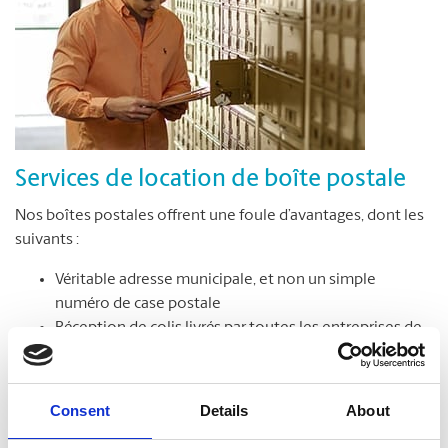
Services de location de boîte postale
Nos boîtes postales offrent une foule d’avantages, dont les
suivants :
Véritable adresse municipale, et non un simple
numéro de case postale
Réception de colis livrés par toutes les entreprises de
messagerie
Accès sécuritaire à votre boîte postale en tout temps,
jour et nuit*
Consent
Details
About
Avis de réception des colis et du courrier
_ _ _ _
== Exercise directions ==
The lines from the one holding "jour et nuit*" to the end of the entries are to be repeated exactly, with both ends included and nothing else.

== Result for this task ==
jour et nuit*
Consent
Details
About
Avis de réception des colis et du courrier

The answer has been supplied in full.